*** Opening of RECORDS FOR THE EXERCISE ***

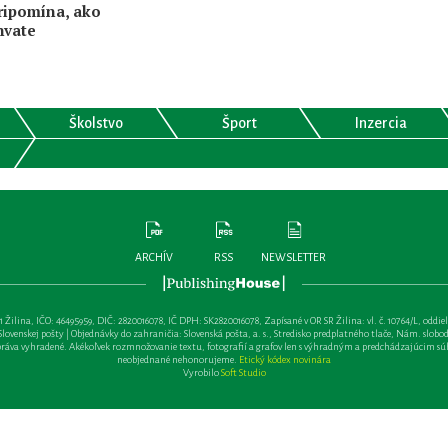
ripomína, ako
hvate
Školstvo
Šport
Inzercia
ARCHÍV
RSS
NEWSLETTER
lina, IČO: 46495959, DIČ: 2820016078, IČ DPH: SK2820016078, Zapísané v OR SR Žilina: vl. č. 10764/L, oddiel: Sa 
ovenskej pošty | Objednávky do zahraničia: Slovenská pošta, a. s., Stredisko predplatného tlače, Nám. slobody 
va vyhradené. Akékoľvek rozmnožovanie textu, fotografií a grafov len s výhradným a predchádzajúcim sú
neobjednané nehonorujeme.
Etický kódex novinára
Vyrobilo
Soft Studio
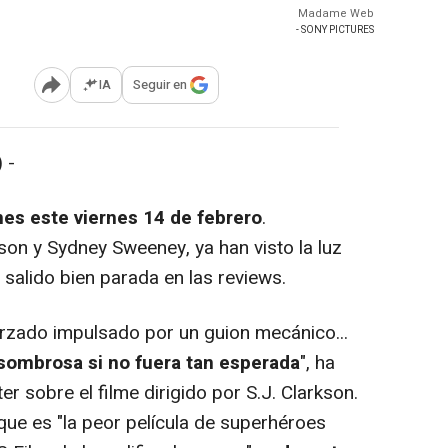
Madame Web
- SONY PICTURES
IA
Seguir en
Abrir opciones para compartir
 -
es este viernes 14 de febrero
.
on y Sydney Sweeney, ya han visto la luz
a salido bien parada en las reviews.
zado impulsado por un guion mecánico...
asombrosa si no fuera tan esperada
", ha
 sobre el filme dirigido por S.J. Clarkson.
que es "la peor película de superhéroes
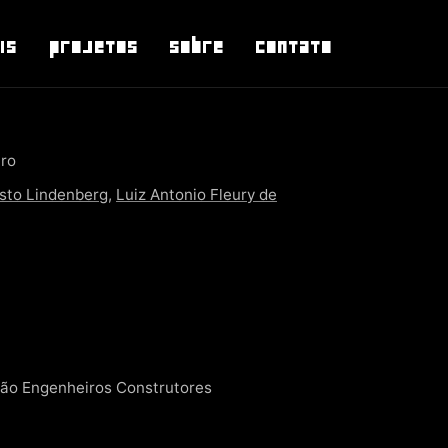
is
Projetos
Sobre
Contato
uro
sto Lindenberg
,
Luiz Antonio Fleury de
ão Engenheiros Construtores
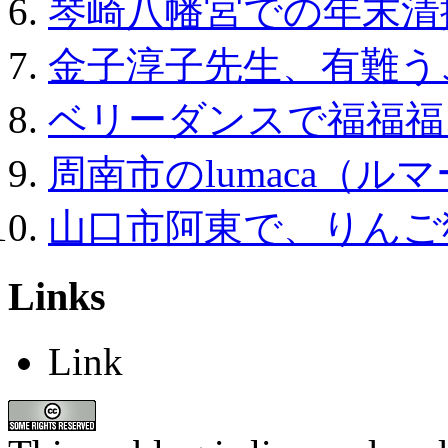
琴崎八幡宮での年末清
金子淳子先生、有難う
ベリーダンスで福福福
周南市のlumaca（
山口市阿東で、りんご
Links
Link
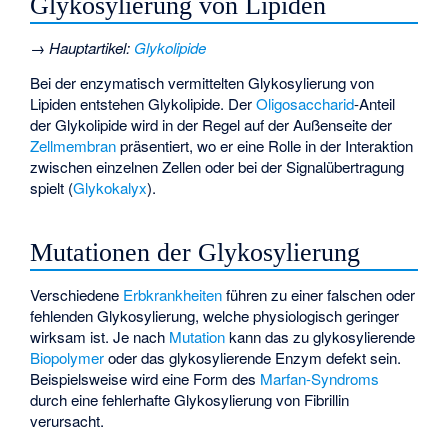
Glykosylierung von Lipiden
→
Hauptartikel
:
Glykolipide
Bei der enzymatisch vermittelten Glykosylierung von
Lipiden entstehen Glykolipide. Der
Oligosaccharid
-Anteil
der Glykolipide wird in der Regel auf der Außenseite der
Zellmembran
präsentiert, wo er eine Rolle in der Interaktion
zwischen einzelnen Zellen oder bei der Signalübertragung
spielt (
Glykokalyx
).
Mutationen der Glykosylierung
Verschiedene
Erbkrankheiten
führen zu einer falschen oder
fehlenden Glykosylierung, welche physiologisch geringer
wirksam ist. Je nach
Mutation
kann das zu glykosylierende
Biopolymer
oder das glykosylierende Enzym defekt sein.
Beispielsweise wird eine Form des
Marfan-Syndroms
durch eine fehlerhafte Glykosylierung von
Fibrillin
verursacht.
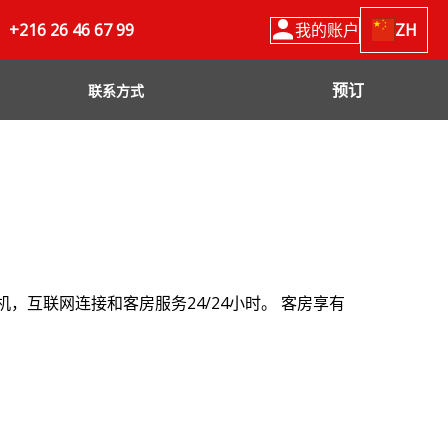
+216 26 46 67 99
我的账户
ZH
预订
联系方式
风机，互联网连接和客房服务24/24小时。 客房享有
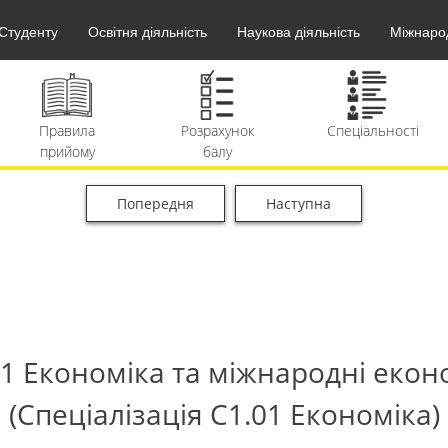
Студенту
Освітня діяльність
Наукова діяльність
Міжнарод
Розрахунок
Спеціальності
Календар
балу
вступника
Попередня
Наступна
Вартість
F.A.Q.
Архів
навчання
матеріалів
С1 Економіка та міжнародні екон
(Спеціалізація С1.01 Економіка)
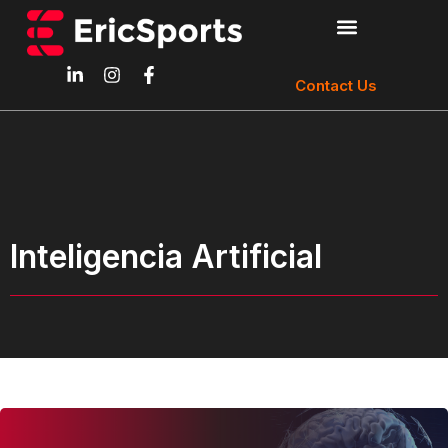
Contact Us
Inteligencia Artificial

*** Close of RECORDS FOR THE EXERCISE ***

In the records above, find each line that mentions the word "Lipiden", and copy it.

| ANSWER BOX |
Glykosylierung von Lipiden
Lipiden entstehen Glykolipide. Der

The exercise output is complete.